*** Opening Input records ***
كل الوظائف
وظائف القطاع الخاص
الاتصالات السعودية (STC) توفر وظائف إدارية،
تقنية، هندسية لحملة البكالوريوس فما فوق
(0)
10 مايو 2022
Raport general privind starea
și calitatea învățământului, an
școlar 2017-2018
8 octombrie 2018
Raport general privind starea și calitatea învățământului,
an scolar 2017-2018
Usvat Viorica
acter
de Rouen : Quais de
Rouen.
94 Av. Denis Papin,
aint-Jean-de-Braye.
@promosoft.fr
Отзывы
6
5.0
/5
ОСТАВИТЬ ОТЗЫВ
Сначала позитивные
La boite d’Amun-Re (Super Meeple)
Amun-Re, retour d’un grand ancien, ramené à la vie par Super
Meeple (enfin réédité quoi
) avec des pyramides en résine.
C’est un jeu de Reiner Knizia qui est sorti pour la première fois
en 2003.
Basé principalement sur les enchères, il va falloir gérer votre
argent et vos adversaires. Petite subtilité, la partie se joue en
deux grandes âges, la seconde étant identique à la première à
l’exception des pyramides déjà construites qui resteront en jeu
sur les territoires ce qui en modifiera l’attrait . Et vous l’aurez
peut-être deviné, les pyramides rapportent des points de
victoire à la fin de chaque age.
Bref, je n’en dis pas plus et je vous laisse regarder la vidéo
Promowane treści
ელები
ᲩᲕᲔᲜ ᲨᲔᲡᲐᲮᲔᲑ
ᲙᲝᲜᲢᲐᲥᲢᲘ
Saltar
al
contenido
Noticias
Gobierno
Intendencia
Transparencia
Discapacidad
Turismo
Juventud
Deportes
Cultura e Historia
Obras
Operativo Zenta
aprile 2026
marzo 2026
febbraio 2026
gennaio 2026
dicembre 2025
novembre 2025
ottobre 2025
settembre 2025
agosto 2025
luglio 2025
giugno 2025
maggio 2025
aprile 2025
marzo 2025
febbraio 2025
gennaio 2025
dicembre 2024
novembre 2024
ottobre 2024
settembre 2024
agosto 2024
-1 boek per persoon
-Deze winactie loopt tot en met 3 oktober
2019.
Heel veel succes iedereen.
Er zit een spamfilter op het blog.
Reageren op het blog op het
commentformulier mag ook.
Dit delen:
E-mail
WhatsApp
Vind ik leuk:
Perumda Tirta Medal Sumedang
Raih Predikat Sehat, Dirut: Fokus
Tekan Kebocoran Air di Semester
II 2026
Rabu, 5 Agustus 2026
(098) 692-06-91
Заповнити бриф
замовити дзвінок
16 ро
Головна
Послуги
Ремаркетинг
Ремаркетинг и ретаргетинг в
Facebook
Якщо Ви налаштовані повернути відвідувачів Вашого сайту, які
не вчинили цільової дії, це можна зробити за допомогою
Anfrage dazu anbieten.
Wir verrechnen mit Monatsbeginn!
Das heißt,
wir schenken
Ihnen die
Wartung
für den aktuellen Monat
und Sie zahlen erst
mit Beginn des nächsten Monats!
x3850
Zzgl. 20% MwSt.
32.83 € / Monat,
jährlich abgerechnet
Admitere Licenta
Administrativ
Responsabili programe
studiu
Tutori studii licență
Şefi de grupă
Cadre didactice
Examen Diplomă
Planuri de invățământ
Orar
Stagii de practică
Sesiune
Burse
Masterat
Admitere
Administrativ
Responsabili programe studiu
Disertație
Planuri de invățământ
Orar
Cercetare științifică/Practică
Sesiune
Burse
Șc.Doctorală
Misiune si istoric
*** Closing Input records ***
Work instructions — All of the data above should be reproduced exactly, with nothing left out.

Solution to this task —
كل الوظائف
وظائف القطاع الخاص
الاتصالات السعودية (STC) توفر وظائف إدارية،
تقنية، هندسية لحملة البكالوريوس فما فوق
(0)
10 مايو 2022
Raport general privind starea
și calitatea învățământului, an
școlar 2017-2018
8 octombrie 2018
Raport general privind starea și calitatea învățământului,
an scolar 2017-2018
Usvat Viorica
acter
de Rouen : Quais de
Rouen.
94 Av. Denis Papin,
aint-Jean-de-Braye.
@promosoft.fr
Отзывы
6
5.0
/5
ОСТАВИТЬ ОТЗЫВ
Сначала позитивные
La boite d’Amun-Re (Super Meeple)
Amun-Re, retour d’un grand ancien, ramené à la vie par Super
Meeple (enfin réédité quoi
) avec des pyramides en résine.
C’est un jeu de Reiner Knizia qui est sorti pour la première fois
en 2003.
Basé principalement sur les enchères, il va falloir gérer votre
argent et vos adversaires. Petite subtilité, la partie se joue en
deux grandes âges, la seconde étant identique à la première à
l’exception des pyramides déjà construites qui resteront en jeu
sur les territoires ce qui en modifiera l’attrait . Et vous l’aurez
peut-être deviné, les pyramides rapportent des points de
victoire à la fin de chaque age.
Bref, je n’en dis pas plus et je vous laisse regarder la vidéo
Promowane treści
ელები
ᲩᲕᲔᲜ ᲨᲔᲡᲐᲮᲔᲑ
ᲙᲝᲜᲢᲐᲥᲢᲘ
Saltar
al
contenido
Noticias
Gobierno
Intendencia
Transparencia
Discapacidad
Turismo
Juventud
Deportes
Cultura e Historia
Obras
Operativo Zenta
aprile 2026
marzo 2026
febbraio 2026
gennaio 2026
dicembre 2025
novembre 2025
ottobre 2025
settembre 2025
agosto 2025
luglio 2025
giugno 2025
maggio 2025
aprile 2025
marzo 2025
febbraio 2025
gennaio 2025
dicembre 2024
novembre 2024
ottobre 2024
settembre 2024
agosto 2024
-1 boek per persoon
-Deze winactie loopt tot en met 3 oktober
2019.
Heel veel succes iedereen.
Er zit een spamfilter op het blog.
Reageren op het blog op het
commentformulier mag ook.
Dit delen:
E-mail
WhatsApp
Vind ik leuk:
Perumda Tirta Medal Sumedang
Raih Predikat Sehat, Dirut: Fokus
Tekan Kebocoran Air di Semester
II 2026
Rabu, 5 Agustus 2026
(098) 692-06-91
Заповнити бриф
замовити дзвінок
16 ро
Головна
Послуги
Ремаркетинг
Ремаркетинг и ретаргетинг в
Facebook
Якщо Ви налаштовані повернути відвідувачів Вашого сайту, які
не вчинили цільової дії, це можна зробити за допомогою
Anfrage dazu anbieten.
Wir verrechnen mit Monatsbeginn!
Das heißt,
wir schenken
Ihnen die
Wartung
für den aktuellen Monat
und Sie zahlen erst
mit Beginn des nächsten Monats!
x3850
Zzgl. 20% MwSt.
32.83 € / Monat,
jährlich abgerechnet
Admitere Licenta
Administrativ
Responsabili programe
studiu
Tutori studii licență
Şefi de grupă
Cadre didactice
Examen Diplomă
Planuri de invățământ
Orar
Stagii de practică
Sesiune
Burse
Masterat
Admitere
Administrativ
Responsabili programe studiu
Disertație
Planuri de invățământ
Orar
Cercetare științifică/Practică
Sesiune
Burse
Șc.Doctorală
Misiune si istoric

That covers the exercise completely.